◆ YOUR ASSIGNMENT:
Among the entries below, count the lines where the string "durante" occurs, and give only the number.

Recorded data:
======

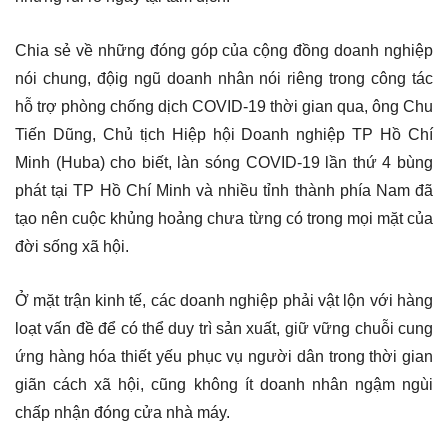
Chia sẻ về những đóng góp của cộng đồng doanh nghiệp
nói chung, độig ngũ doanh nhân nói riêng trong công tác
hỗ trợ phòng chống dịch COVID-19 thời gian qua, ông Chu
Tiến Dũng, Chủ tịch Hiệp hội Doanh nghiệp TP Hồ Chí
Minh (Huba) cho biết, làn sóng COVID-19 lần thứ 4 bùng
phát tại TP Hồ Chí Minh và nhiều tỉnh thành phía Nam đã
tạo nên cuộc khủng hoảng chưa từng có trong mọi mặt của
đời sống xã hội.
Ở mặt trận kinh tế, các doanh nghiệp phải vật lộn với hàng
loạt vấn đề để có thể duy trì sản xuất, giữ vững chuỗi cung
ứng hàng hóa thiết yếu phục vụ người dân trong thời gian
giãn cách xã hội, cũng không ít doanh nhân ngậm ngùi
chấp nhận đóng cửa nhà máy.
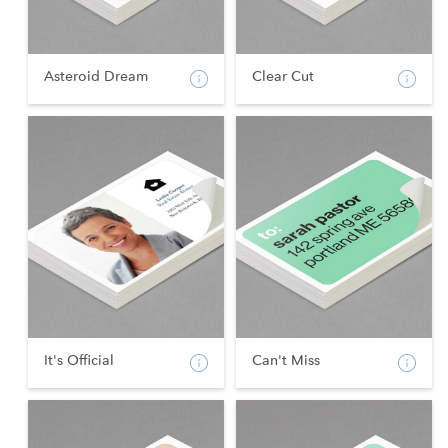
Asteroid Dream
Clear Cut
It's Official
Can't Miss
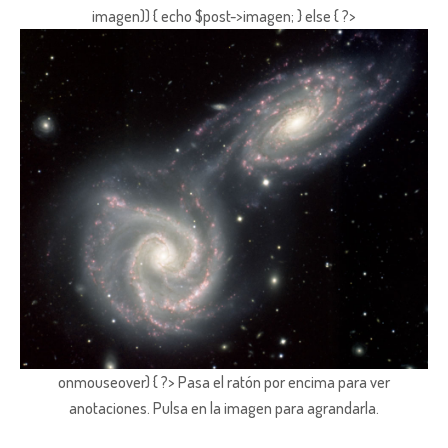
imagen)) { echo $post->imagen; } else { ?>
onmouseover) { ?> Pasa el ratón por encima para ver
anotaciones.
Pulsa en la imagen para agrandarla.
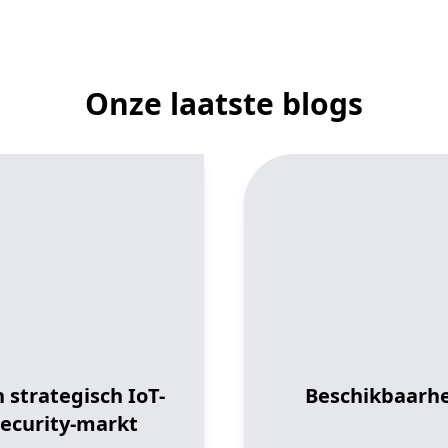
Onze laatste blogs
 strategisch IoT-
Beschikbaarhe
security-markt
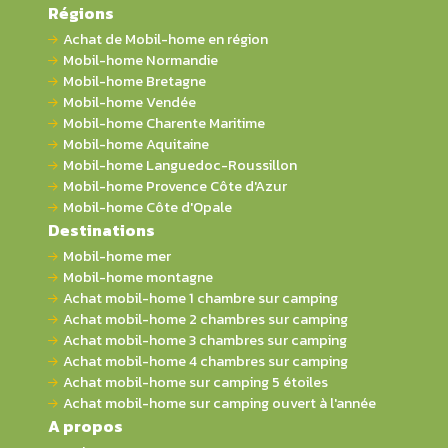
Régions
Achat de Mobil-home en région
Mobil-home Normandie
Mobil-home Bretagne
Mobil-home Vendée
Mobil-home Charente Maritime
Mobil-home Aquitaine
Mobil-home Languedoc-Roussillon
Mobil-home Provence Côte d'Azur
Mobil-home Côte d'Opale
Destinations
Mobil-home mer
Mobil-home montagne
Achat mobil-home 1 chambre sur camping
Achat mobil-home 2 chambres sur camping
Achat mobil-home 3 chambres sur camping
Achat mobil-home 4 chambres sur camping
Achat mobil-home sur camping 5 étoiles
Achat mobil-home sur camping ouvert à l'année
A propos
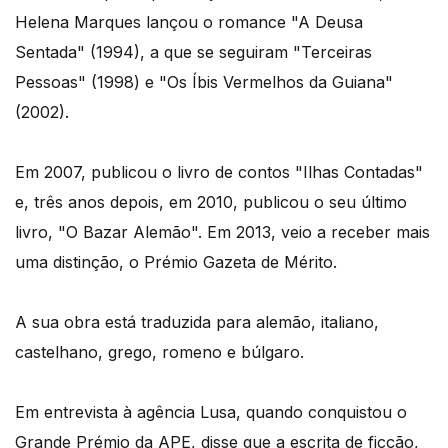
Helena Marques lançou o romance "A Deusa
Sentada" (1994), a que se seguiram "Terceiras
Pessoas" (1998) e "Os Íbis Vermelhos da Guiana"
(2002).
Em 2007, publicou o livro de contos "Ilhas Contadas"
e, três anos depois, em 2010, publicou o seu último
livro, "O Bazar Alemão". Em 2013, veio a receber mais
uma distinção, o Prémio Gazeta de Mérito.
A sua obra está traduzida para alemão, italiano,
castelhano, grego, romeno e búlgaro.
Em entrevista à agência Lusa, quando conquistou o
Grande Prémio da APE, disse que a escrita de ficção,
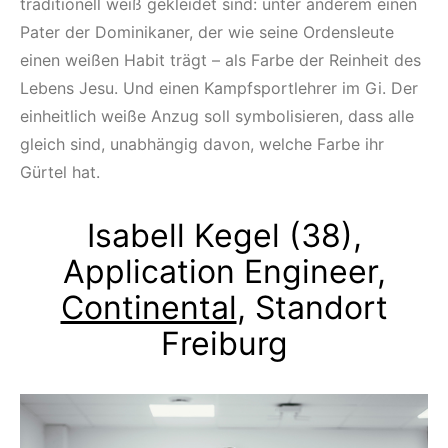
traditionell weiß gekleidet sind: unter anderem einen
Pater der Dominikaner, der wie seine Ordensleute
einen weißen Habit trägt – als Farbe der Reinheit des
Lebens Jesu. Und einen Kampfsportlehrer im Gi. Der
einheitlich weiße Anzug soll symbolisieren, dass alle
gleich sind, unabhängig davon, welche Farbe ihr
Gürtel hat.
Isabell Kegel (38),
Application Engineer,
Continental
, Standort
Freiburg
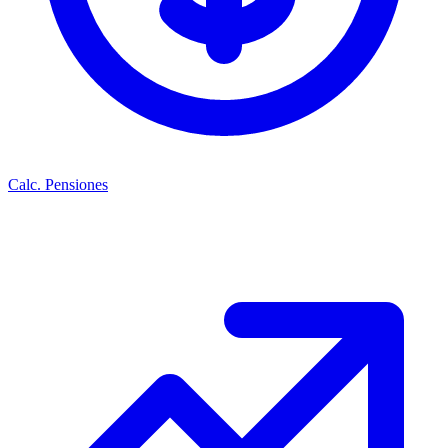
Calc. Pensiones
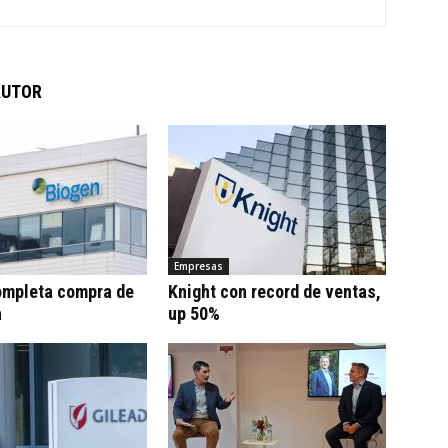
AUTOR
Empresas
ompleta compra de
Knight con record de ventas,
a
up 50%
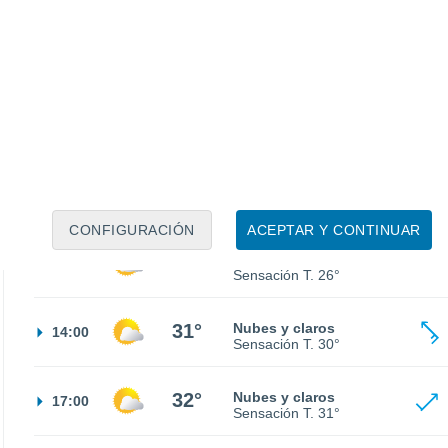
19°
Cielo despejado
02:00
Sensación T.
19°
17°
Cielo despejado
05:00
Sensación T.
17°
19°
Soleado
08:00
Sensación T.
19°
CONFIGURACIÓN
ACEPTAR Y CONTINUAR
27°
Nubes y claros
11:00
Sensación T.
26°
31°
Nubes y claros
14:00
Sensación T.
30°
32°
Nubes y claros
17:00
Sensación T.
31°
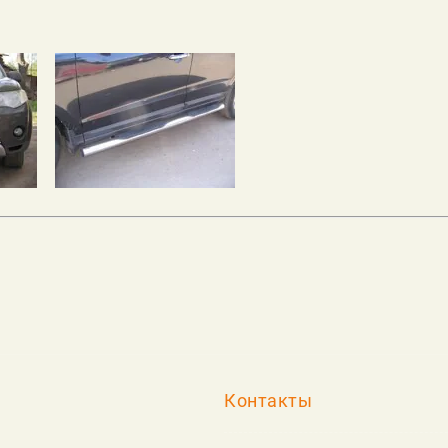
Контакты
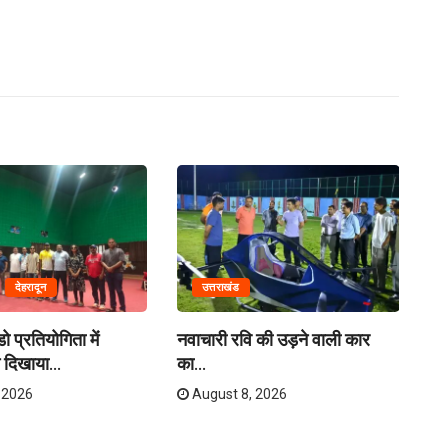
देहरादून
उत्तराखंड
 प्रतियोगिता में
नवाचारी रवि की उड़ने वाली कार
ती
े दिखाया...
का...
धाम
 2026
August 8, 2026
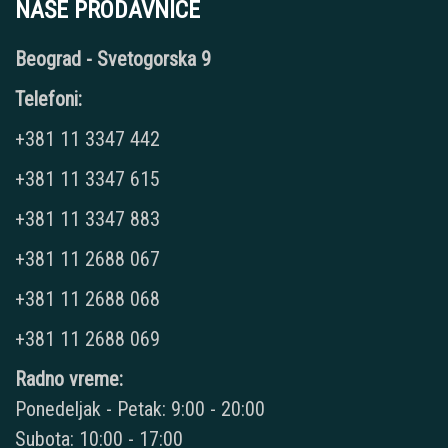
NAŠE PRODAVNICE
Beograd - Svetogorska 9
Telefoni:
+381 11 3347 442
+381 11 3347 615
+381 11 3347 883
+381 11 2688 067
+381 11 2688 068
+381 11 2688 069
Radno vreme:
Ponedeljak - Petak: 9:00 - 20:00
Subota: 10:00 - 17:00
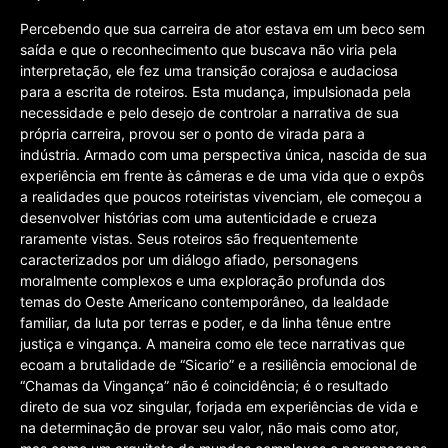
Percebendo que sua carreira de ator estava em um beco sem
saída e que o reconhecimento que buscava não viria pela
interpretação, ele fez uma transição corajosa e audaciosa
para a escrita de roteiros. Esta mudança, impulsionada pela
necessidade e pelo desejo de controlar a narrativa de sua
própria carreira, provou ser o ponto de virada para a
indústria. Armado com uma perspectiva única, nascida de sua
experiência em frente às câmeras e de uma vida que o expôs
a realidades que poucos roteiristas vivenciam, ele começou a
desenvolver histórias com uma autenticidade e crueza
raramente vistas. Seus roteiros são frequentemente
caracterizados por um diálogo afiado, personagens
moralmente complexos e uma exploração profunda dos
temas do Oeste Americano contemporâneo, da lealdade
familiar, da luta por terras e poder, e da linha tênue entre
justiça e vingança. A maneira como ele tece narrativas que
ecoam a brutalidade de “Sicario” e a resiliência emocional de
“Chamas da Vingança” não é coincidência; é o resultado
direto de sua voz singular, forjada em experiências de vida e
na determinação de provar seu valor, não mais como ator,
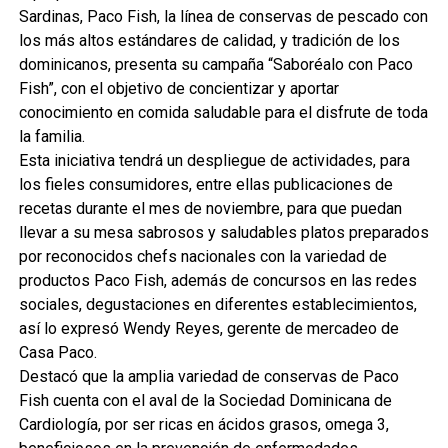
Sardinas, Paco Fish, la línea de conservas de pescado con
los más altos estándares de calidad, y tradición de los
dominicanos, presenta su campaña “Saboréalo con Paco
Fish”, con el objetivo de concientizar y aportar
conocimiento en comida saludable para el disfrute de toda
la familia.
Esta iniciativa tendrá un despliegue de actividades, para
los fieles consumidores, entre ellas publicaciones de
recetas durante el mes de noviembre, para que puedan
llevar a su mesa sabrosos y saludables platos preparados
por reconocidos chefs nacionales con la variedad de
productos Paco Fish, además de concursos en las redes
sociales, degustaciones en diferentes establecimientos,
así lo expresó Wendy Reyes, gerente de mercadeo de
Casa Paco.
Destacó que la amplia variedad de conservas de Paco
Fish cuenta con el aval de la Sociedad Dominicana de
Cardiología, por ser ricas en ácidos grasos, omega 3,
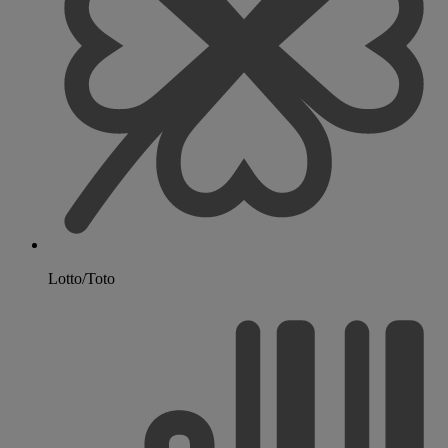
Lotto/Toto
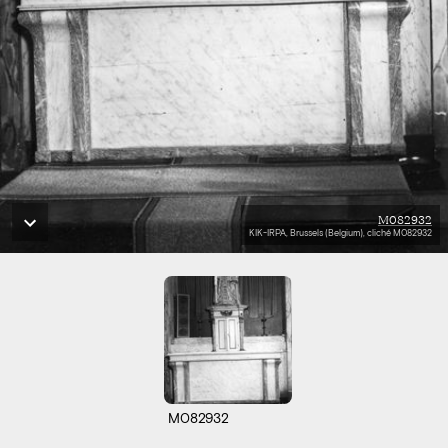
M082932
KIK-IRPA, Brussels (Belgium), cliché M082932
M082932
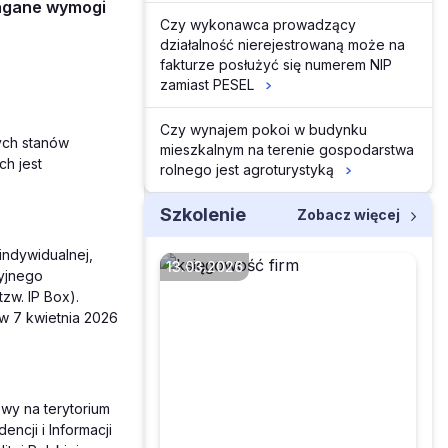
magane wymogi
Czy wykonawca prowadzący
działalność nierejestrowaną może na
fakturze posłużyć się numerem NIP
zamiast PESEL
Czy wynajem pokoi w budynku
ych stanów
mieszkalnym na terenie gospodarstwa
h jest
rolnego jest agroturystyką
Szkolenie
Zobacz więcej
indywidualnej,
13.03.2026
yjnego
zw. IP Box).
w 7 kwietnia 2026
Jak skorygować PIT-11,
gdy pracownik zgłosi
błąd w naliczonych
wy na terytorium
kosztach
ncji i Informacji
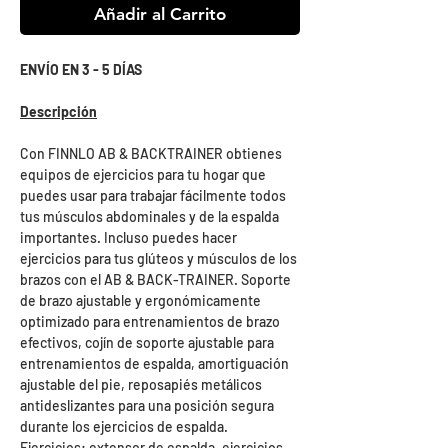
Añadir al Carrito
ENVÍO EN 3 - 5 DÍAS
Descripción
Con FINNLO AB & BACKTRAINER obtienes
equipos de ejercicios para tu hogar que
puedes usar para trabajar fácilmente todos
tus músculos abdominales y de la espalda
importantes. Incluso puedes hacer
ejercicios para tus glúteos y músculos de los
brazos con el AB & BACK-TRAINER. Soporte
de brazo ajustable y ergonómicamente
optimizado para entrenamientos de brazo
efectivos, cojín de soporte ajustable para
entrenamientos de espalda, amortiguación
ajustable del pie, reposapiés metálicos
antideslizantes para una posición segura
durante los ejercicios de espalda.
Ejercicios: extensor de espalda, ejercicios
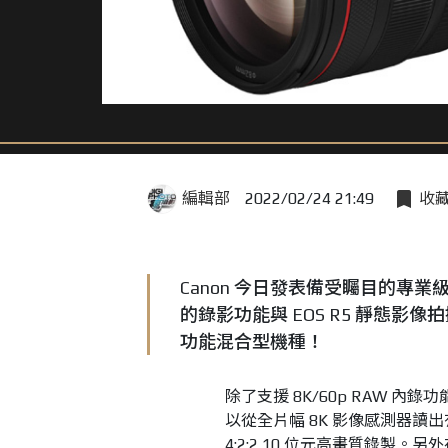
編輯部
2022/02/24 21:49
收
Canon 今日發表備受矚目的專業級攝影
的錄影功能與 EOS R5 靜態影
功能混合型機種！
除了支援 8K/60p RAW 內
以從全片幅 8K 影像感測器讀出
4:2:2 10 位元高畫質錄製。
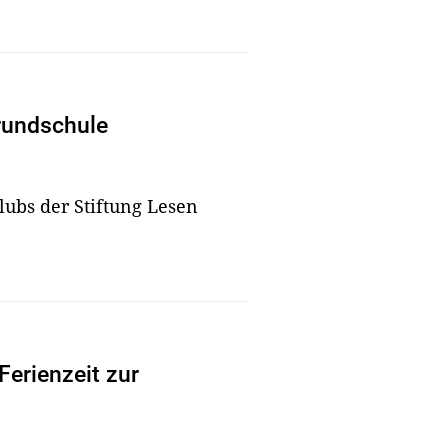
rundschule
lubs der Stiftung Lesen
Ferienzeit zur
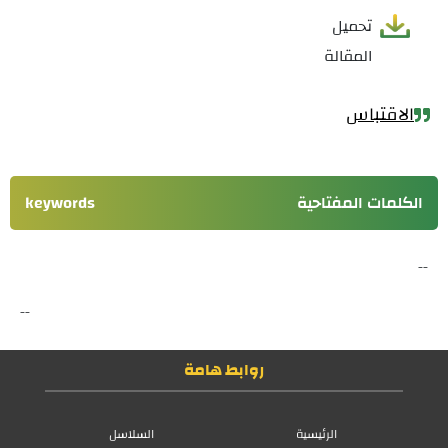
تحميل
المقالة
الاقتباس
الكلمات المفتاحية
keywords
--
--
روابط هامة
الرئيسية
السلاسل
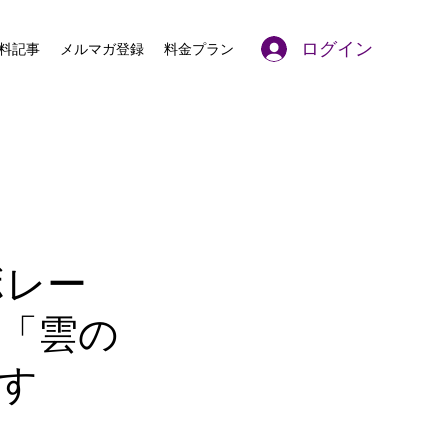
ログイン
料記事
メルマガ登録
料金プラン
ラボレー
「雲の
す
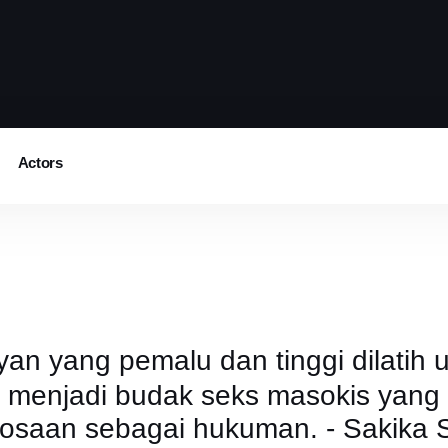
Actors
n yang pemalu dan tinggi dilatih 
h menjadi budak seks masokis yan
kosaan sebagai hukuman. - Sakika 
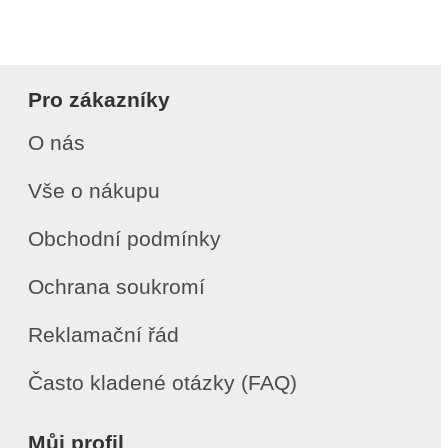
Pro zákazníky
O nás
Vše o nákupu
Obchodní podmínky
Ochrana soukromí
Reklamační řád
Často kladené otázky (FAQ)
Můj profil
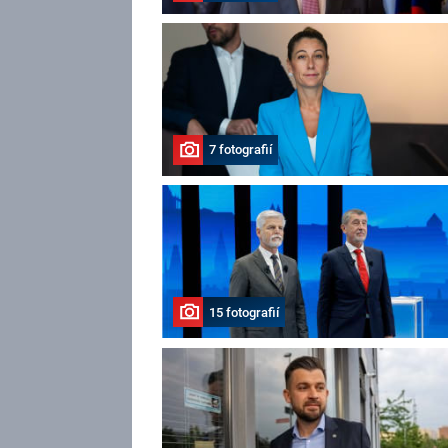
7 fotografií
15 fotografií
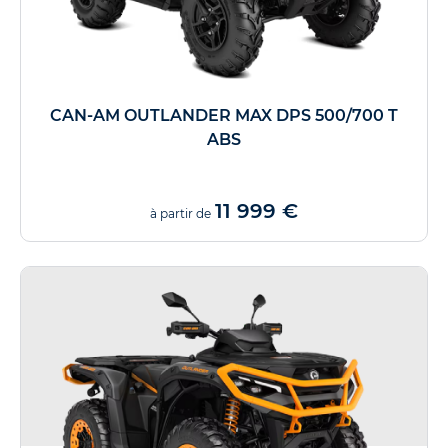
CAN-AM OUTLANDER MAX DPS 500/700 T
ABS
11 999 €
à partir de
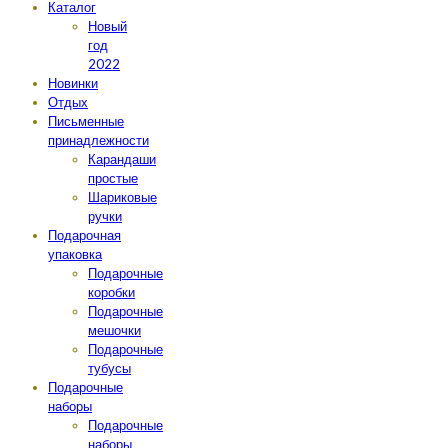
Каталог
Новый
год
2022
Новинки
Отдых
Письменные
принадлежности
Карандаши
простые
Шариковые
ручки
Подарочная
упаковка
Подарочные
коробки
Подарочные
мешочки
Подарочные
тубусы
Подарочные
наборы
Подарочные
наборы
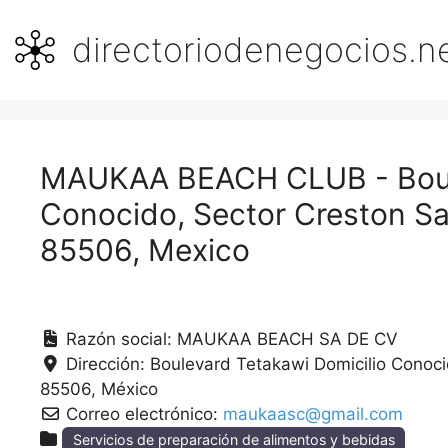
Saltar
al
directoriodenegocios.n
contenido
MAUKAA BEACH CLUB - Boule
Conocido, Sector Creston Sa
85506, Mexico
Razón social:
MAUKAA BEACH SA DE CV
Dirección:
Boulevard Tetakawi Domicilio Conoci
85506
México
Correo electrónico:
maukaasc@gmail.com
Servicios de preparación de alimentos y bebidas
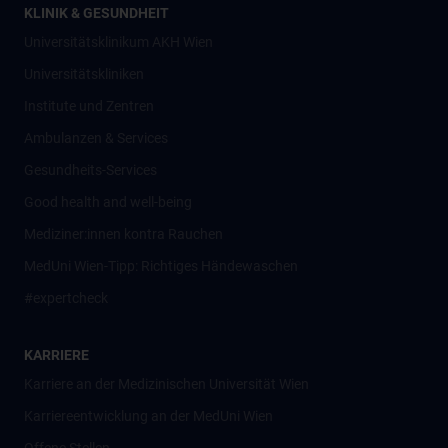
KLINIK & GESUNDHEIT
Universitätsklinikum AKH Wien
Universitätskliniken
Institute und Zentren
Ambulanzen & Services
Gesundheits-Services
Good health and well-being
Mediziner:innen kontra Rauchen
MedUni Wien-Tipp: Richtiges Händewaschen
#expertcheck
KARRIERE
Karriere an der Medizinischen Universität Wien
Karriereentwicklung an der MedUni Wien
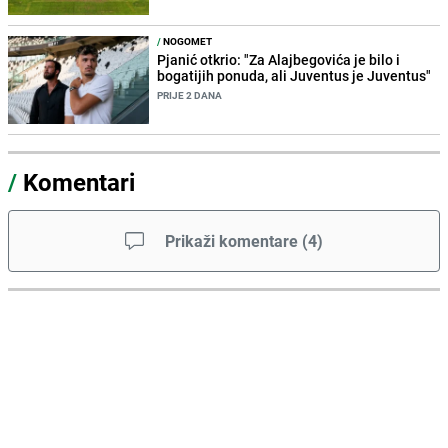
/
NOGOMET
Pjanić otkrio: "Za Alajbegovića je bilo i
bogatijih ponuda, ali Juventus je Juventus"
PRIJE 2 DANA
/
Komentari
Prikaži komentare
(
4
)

======

◆ ANSWER BOX:
2